> [AIM OF THE TASK]: The records appear below. Repeat them exactly.

====== SUPPLIED INFORMATION ======

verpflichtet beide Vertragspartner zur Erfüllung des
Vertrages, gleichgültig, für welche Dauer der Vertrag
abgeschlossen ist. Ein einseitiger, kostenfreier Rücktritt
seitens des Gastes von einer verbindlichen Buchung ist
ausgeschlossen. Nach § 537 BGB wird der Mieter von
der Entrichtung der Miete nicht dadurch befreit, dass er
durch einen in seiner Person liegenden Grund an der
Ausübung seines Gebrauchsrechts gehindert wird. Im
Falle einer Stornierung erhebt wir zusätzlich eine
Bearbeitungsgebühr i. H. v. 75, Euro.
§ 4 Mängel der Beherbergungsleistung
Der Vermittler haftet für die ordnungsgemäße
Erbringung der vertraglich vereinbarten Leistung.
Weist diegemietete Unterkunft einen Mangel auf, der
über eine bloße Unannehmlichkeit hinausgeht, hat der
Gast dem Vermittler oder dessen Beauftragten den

======

> [SOLUTION FOR THIS PROBLEM]:
verpflichtet beide Vertragspartner zur Erfüllung des
Vertrages, gleichgültig, für welche Dauer der Vertrag
abgeschlossen ist. Ein einseitiger, kostenfreier Rücktritt
seitens des Gastes von einer verbindlichen Buchung ist
ausgeschlossen. Nach § 537 BGB wird der Mieter von
der Entrichtung der Miete nicht dadurch befreit, dass er
durch einen in seiner Person liegenden Grund an der
Ausübung seines Gebrauchsrechts gehindert wird. Im
Falle einer Stornierung erhebt wir zusätzlich eine
Bearbeitungsgebühr i. H. v. 75, Euro.
§ 4 Mängel der Beherbergungsleistung
Der Vermittler haftet für die ordnungsgemäße
Erbringung der vertraglich vereinbarten Leistung.
Weist diegemietete Unterkunft einen Mangel auf, der
über eine bloße Unannehmlichkeit hinausgeht, hat der
Gast dem Vermittler oder dessen Beauftragten den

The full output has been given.